Duties for entry level graduate positions will also be extremely varied, often involving Perl for parsing log files, Bash Scripting for automated tasks and a healthy dose of what is known a Spreadsheet Jockeying.
This article shall provide readers with some concrete examples of what graduates have had to perform in the early days of their careers. The year may be 2010, but new hires will still have to do the donkey work, as it’s always the monkeys at the bottom who have to do the boring stuff. Learning from their experiences should help future graduates prepare for their new jobs, making their first days a little easier, and gaining an edge over the competition. If you can produce a fancy PowerPoint presentation while your peers are struggling with the documentation, you’ll shine like a star already be one step ahead.
Mr N was the new boy at a bulge bracket bank a few years ago. He was placed in an IT Infrastructure Reporting team, and his job basically involved collecting data, tidying it up, and then aggregating it into a Powerpoint report.
Going into more details:
- He copied a lot of data from website based reports into Microsoft Excel
If you only want to paste the values, and none of the formatting information, you need to use the Paste Special option, and paste as text. To get there the fast way, enter the keyboard sequence Alt, E, S.
If you can’t do sums on numbers that you’ve pasted, they are probably being stored as text. Try using the TRIM() function on them.
He copied a lot of charts from Excel into Powerpoint
To copy a chart as an images, you may need to use Paste Special again, in order to paste the charts as images rather than chart objects. This is because chart objects sometimes look a bit strange when printed.
- He parsed a lot of text data in Excel VBA
Data came from a variety of sources. Some is in the form of formatted text. To parse this, he had to use the regular expression functions in VBA.
He made good use of Pivot Tables, VLOOKUP and HLOOKUP
- He had to condense a lot of data into pretty tables. This was done with liberal use of Pivot Tables, and the vlookup and hlookup functions. So make sure you know how to use these well!
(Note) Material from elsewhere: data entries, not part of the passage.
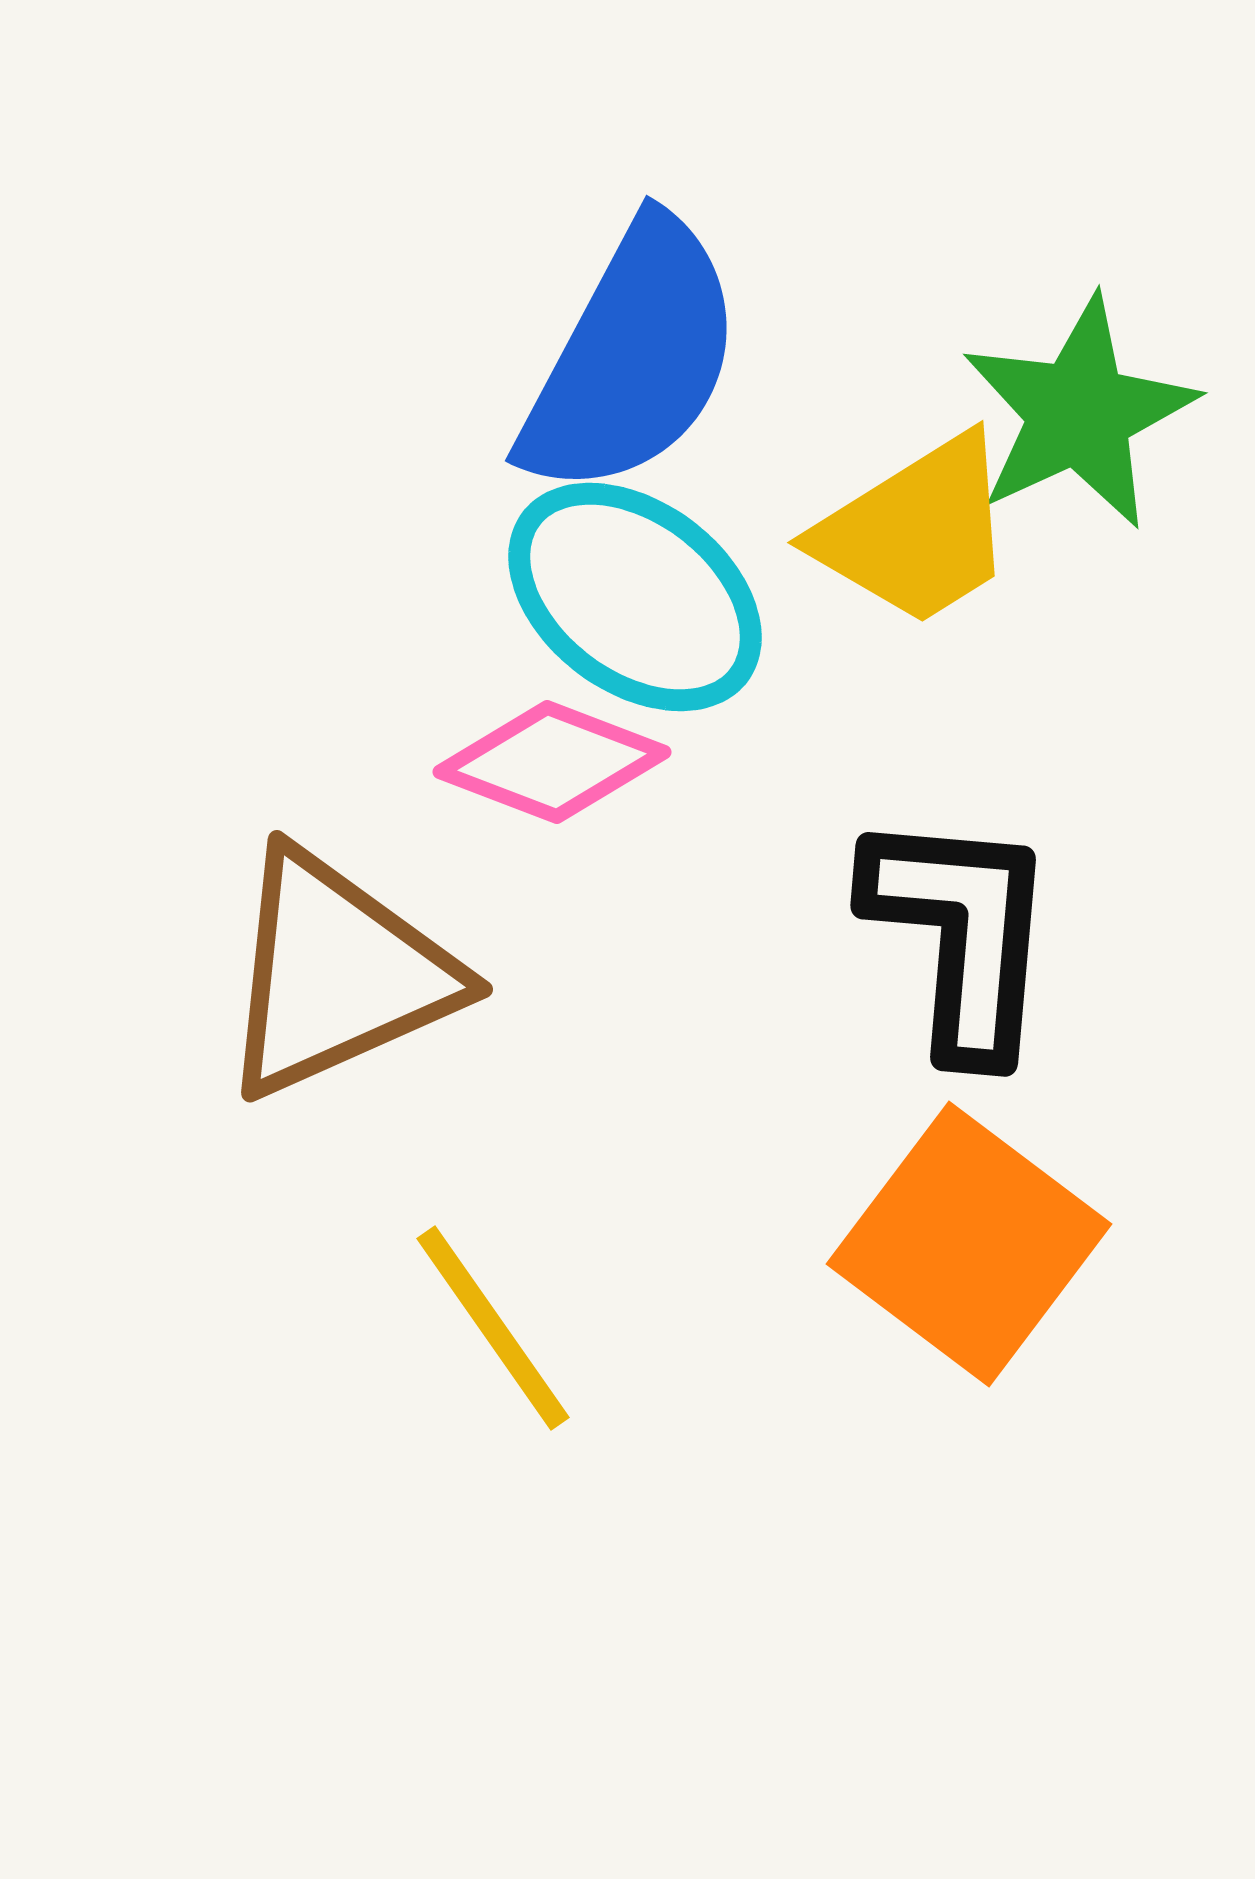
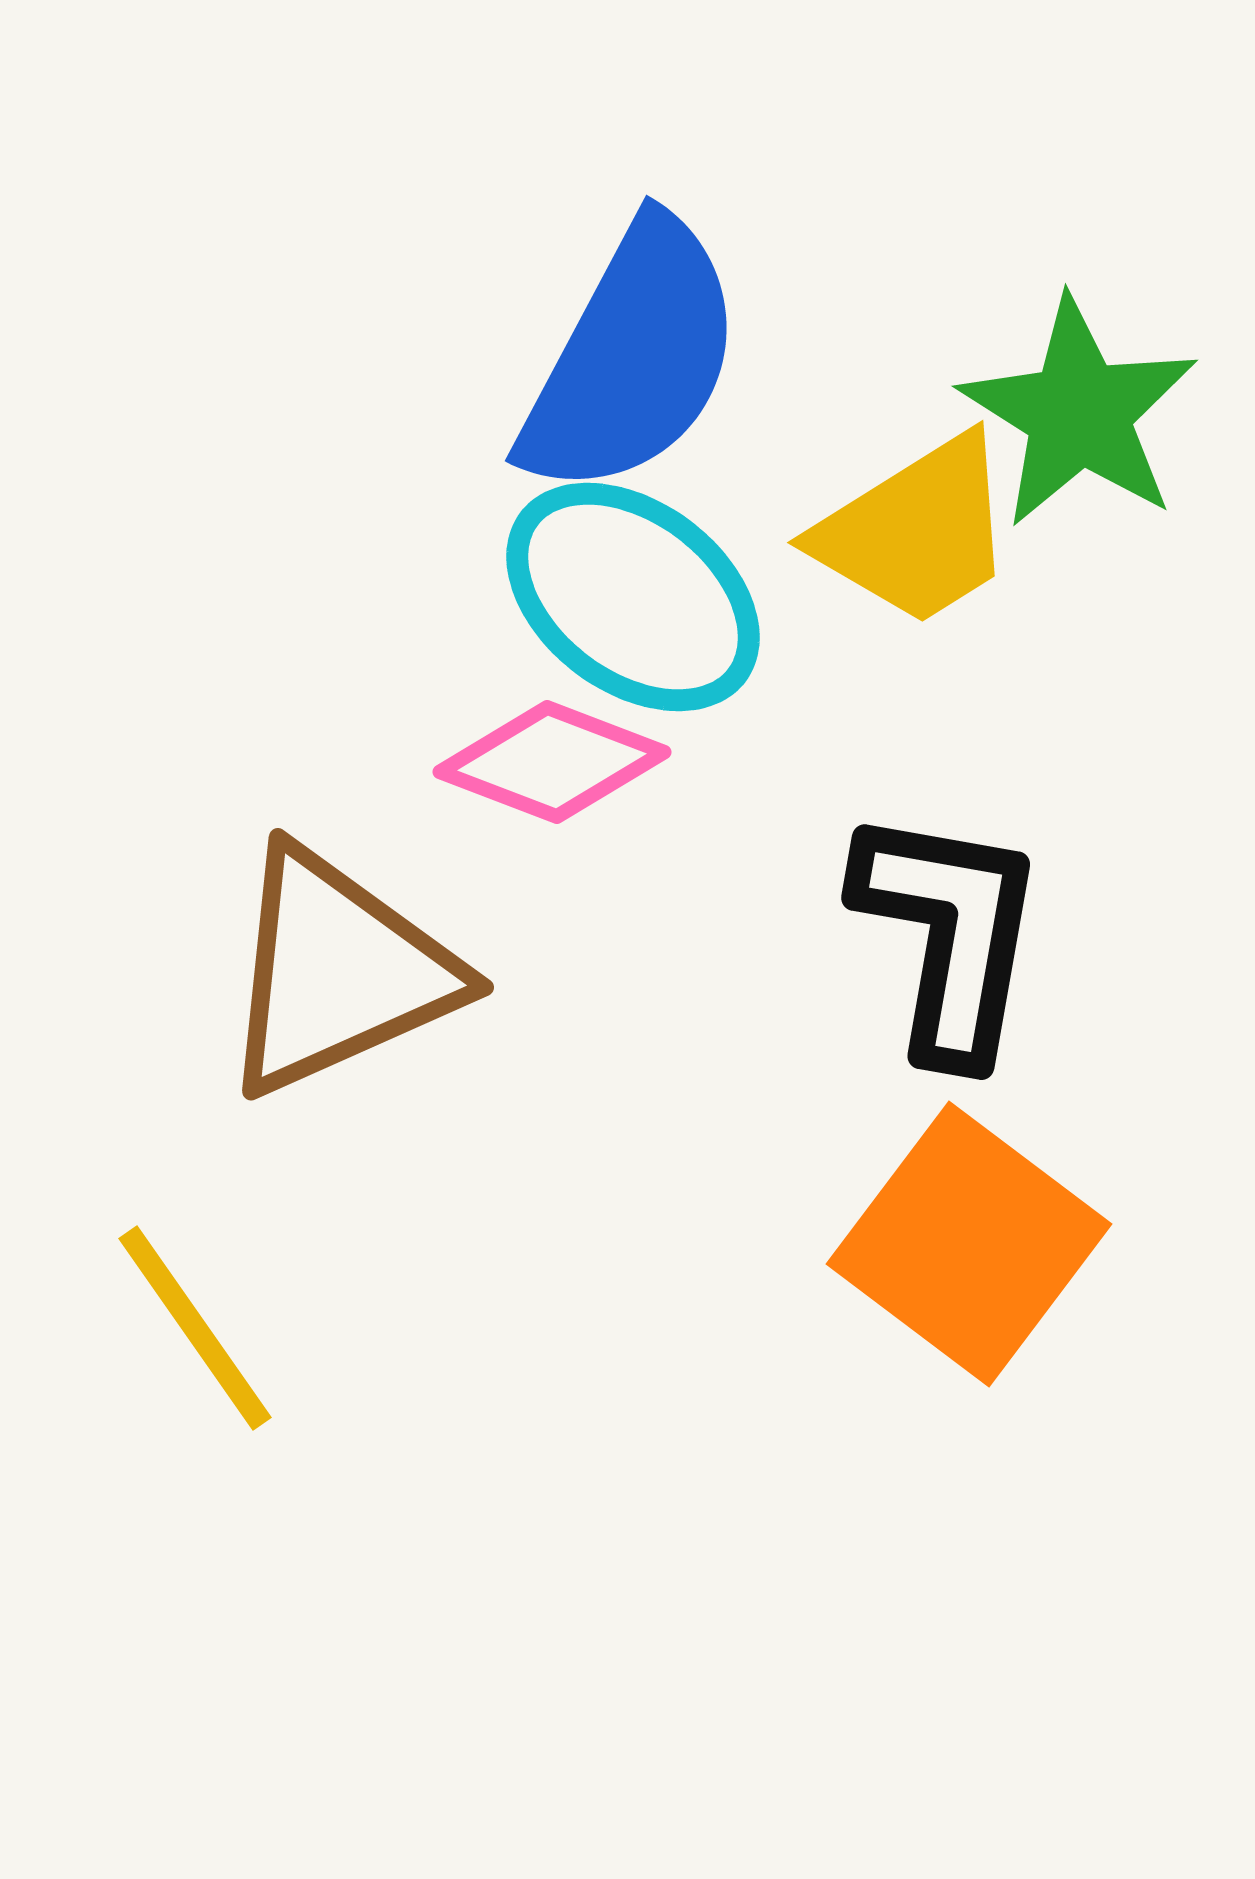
green star: rotated 15 degrees counterclockwise
cyan ellipse: moved 2 px left
black L-shape: moved 12 px left; rotated 5 degrees clockwise
brown triangle: moved 1 px right, 2 px up
yellow line: moved 298 px left
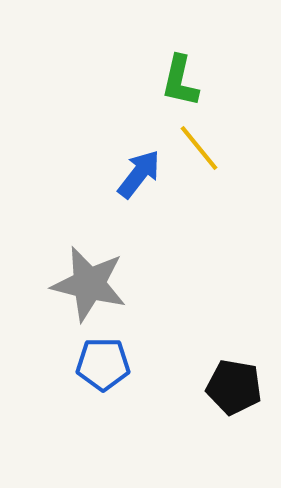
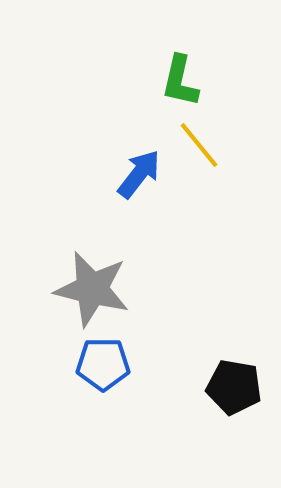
yellow line: moved 3 px up
gray star: moved 3 px right, 5 px down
Mr M was an entry level analyst at a hedge fund. Unfortunately, he was not supervised properly, and was told to do some model analysis in Microsoft Excel. While this is possible, and leads to easier visualisation, it does not tend to scale well and large spreadsheets are inherently unstable. For example, if you are trying to analyse inefficiencies in a 30 stock portfolio, modifying your spreadsheet to analyse a 50 stock portfolio might not be too easy.
Anyway, in order to do this work, Mr M needed to make good use pivot tables, vlookup functions (to line up the dates from multiple time series) and some Excel VBA. The VBA was for looping through parameters in the model. Computer scientists will know that this solution is sub optimal, but new boys are there to do what they’re told, not rock the IT boat.
To summarise, a fairly broad range Microsoft Office skills will be required by the new boys and girls in the city. If you are one of them, make sure you can:
– Copy and paste
Make sure you can do unformatted text, numbers, charts and images
– Manipulate data into tables with Pivot Tables, Vlookup and Hlookup.
– Use Visual Basic for Applications (VBA)
If you are one of the lucky few to get a job during this nasty recession, remember to be well prepared, but to not take things too seriously. Hopefully this article will help you to prepare for the IT side of things, but it’s only drawn from a small sample size, and the tasks that you’ll be set will be both varied and challenging.
If you don’t have the latest version of Microsoft Office 2010, please note that large organisations often run a few versions behind. This is because upgrading many computers is a slow process. And the IT support staff like to wait for a few service patches to ensure stability.